_INSTRUCTIONS FOR THE TASK_
Every record below should be retyped exactly, and no picture should appear in the copy.

[Stored data entries]
══════

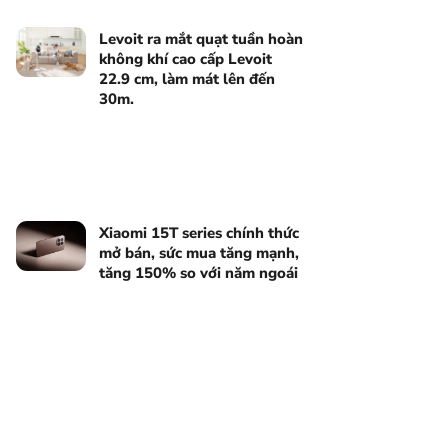
Levoit ra mắt quạt tuần hoàn
không khí cao cấp Levoit
22.9 cm, làm mát lên đến
30m.
Xiaomi 15T series chính thức
mở bán, sức mua tăng mạnh,
tăng 150% so với năm ngoái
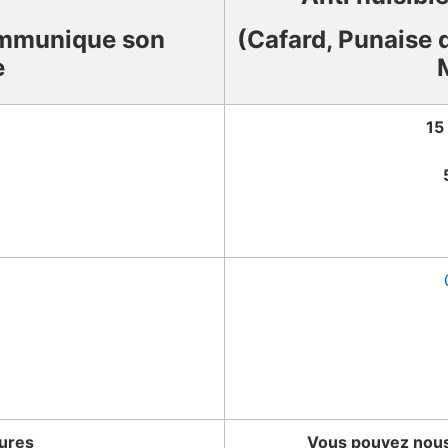
mmunique son
(Cafard, Punaise d
e
15
tures
Vous pouvez nous 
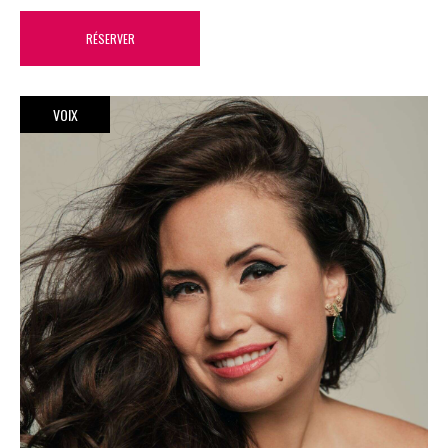
RÉSERVER
VOIX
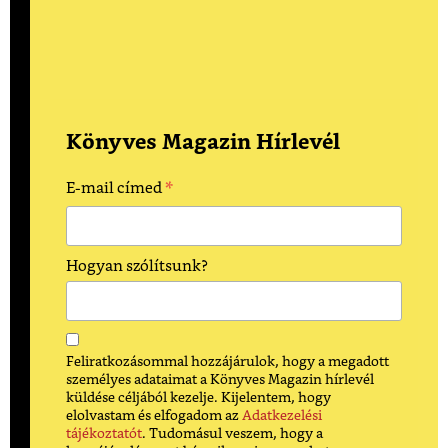
Könyves Magazin Hírlevél
*
E-mail címed
Hogyan szólítsunk?
Feliratkozásommal hozzájárulok, hogy a megadott
személyes adataimat a Könyves Magazin hírlevél
küldése céljából kezelje. Kijelentem, hogy
elolvastam és elfogadom az
Adatkezelési
tájékoztatót
. Tudomásul veszem, hogy a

══════

_YOUR RESPONSE_
Levoit ra mắt quạt tuần hoàn
không khí cao cấp Levoit
22.9 cm, làm mát lên đến
30m.
Xiaomi 15T series chính thức
mở bán, sức mua tăng mạnh,
tăng 150% so với năm ngoái
mmunique son
(Cafard, Punaise d
e
15
tures
Vous pouvez nous 
RÉSERVER
VOIX
Könyves Magazin Hírlevél
*
E-mail címed
Hogyan szólítsunk?
Feliratkozásommal hozzájárulok, hogy a megadott
személyes adataimat a Könyves Magazin hírlevél
küldése céljából kezelje. Kijelentem, hogy
elolvastam és elfogadom az
Adatkezelési
tájékoztatót
. Tudomásul veszem, hogy a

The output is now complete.